吸血姫と元勇者と最古参
竜人族の街は、魔族の国の首都『パンデモニウム』から数百キロ離れた、谷の下にある。
未だ訪れたことがなくて転移出来なかった私とヨミは、一度行ったことがあるというフェリアさんに頼んで、転移してきて貰った。
「.......では、私は戻るぞ。武運を祈る」
「え、フェリアさんは行かないんですか?ここまで来たら観光がてら一緒に来ては?」
「すまないな、仕事が残っている。.......それに万一、フルーレティア殿に目をつけられたら.......」
ブルッと身を震わせて、慌てるように転移の準備をするフェリアさん。本当にどんな人なのだろうか。
※※※
最古の魔王軍幹部の一柱、フルーレティア。
魔王軍発足から百年以上を魔王軍の為に尽くし、数多の戦果を上げた、魔王軍の英雄的存在。
その鬼気迫る強さについては、魔王様より聞いていた。
竜人族は種族進化が頻繁に起こる、珍しい種族。生まれた時は皆『下位竜人』だけど、そこから中位、上位と上がっていく。竜人族の種族進化の条件は極めて単純、『一定以上強くなること』。

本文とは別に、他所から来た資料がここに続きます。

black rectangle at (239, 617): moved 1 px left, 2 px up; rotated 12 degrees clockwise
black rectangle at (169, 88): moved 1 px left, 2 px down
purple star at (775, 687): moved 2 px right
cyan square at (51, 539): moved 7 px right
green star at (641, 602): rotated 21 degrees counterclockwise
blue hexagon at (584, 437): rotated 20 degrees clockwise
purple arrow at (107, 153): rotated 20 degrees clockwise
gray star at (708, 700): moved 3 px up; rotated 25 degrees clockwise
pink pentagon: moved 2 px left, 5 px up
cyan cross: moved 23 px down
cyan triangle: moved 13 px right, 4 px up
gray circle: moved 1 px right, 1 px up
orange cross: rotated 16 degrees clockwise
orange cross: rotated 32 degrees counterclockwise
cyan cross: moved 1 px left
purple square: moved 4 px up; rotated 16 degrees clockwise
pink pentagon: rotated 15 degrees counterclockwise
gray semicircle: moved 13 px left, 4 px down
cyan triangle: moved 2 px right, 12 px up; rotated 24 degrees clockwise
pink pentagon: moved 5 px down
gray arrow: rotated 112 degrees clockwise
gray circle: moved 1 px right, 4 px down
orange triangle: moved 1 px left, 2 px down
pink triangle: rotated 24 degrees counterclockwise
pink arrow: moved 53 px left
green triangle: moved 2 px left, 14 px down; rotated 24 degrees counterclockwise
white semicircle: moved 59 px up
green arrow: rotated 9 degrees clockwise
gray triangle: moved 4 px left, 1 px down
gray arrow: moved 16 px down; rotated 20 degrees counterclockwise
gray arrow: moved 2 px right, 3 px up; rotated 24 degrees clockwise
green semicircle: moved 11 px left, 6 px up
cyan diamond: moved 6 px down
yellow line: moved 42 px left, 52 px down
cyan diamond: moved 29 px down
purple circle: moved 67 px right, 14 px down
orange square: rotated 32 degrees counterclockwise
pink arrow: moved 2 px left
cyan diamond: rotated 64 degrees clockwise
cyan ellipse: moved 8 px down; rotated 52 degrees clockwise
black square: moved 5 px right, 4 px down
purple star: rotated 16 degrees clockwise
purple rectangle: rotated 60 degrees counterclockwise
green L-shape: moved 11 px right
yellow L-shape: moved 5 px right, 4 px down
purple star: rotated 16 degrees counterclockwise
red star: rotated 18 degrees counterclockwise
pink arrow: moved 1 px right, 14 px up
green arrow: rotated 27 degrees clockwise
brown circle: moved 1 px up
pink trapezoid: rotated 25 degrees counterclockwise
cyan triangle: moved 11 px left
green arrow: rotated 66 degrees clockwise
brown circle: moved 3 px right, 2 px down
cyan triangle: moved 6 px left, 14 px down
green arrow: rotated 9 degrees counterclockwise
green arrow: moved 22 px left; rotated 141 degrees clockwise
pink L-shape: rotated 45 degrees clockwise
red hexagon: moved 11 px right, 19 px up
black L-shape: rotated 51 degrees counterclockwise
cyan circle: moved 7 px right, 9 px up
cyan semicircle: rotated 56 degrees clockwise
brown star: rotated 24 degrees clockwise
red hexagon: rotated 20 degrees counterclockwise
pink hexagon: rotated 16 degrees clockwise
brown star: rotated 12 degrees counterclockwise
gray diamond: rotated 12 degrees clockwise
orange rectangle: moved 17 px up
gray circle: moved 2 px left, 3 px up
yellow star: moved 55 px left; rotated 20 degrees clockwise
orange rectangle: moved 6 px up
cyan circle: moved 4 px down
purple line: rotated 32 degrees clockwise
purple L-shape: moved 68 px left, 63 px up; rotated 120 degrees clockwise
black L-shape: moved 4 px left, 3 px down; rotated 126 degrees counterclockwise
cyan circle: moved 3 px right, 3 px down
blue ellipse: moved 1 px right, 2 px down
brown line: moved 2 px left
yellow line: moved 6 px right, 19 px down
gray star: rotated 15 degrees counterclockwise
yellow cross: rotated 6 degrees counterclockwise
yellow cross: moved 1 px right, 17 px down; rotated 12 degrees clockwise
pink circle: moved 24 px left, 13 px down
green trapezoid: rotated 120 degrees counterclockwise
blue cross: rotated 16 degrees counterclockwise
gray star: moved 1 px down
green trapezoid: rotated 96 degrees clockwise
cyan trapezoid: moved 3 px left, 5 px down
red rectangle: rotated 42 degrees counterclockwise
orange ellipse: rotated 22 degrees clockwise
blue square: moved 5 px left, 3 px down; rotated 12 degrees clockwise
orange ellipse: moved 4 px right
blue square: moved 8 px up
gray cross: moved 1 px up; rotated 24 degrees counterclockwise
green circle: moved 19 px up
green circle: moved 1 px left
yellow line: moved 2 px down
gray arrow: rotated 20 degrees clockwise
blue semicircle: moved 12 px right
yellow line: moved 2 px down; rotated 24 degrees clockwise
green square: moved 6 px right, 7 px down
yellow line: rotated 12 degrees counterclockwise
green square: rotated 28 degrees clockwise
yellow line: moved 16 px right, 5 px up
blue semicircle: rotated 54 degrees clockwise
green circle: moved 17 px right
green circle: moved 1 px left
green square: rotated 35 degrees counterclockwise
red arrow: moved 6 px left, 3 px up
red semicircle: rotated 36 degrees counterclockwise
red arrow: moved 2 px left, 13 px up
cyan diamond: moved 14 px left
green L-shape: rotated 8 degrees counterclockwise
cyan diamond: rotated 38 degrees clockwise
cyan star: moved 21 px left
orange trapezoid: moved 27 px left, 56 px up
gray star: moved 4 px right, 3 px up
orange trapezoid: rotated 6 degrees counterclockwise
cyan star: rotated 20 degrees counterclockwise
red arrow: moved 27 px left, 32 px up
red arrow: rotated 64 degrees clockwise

ただし、レベルリミッターまでレベルを上げてしまえば、それ以上は地道なトレーニングしか強くなる方法はない。そのため、生涯を中位竜人で終える者が殆どだとか。
ルーズさんは幹部以上の中では私とヨミに次いで歳若い.......未だ二十代の若者にも関わらず、上位竜人に進化している強者。竜人族の大半が、中位竜人でレベルリミッターへと至り、上位への進化を断念する中で、天才の部類に入るだろう。
.......だけど実は、この話には続きがある。
竜人族の寿命は、約三百年。それなりの長命種だけど、千年を生きる吸血鬼族や、ほぼ無限を生きる妖精族に比べれば早死の部類だ。
けどそこに例外があり、上位竜人まで進化した竜人は、極々稀に、死の直前.......『古竜』という、超上位の種族に進化し、全盛期の肉体を取り戻し、数千年の寿命を得るらしい。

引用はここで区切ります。